[[ Records for the task open ]]
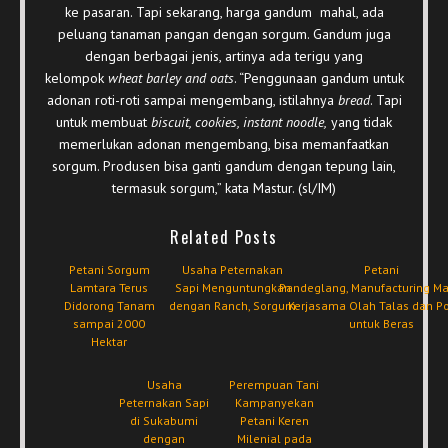
ke pasaran. Tapi sekarang, harga gandum mahal, ada
peluang tanaman pangan dengan sorgum. Gandum juga
dengan berbagai jenis, artinya ada terigu yang
kelompok
wheat barley and oats
. “Penggunaan gandum untuk
adonan roti-roti sampai mengembang, istilahnya
bread
. Tapi
untuk membuat
biscuit, cookies, instant noodle,
yang tidak
memerlukan adonan mengembang, bisa memanfaatkan
sorgum. Produsen bisa ganti gandum dengan tepung lain,
termasuk sorgum,” kata Mastur. (sl/IM)
Related Posts
Petani Sorgum
Usaha Peternakan
Petani
Lamtara Terus
Sapi Menguntungkan
Pandeglang, Manufacturing M
Didorong Tanam
dengan Ranch, Sorgum
Kerjasama Olah Talas dan P
sampai 2000
untuk Beras
Hektar
Usaha
Perempuan Tani
Peternakan Sapi
Kampanyekan
di Sukabumi
Petani Keren
dengan
Milenial pada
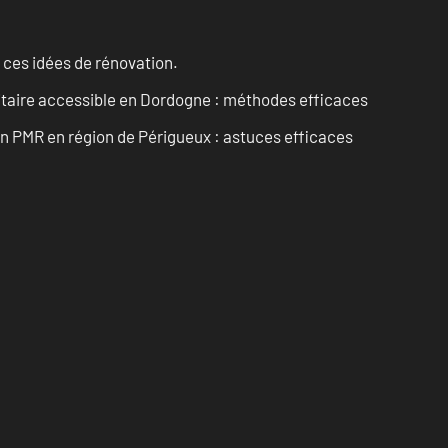
 ces idées de rénovation.
itaire accessible en Dordogne : méthodes efficaces
in PMR en région de Périgueux : astuces efficaces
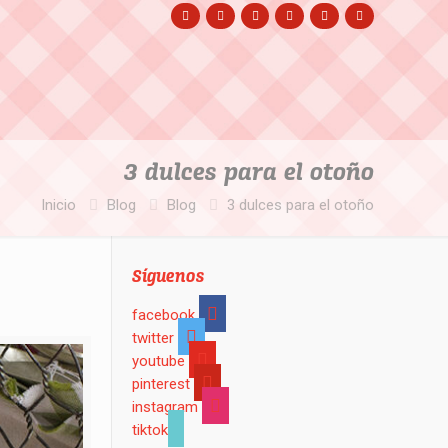
3 dulces para el otoño
Inicio
Blog
Blog
3 dulces para el otoño
Síguenos
facebook
twitter
youtube
pinterest
instagram
tiktok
[[ Records for the task closed ]]
◆ Exercise prompt ◆
The copy should begin at the line containing "in PMR en région" and end at the last line of the data above; please restate those lines word for word without the pictures.

◆ Your solution ◆
in PMR en région de Périgueux : astuces efficaces
3 dulces para el otoño
Inicio
Blog
Blog
3 dulces para el otoño
Síguenos
facebook
twitter
youtube
pinterest
instagram
tiktok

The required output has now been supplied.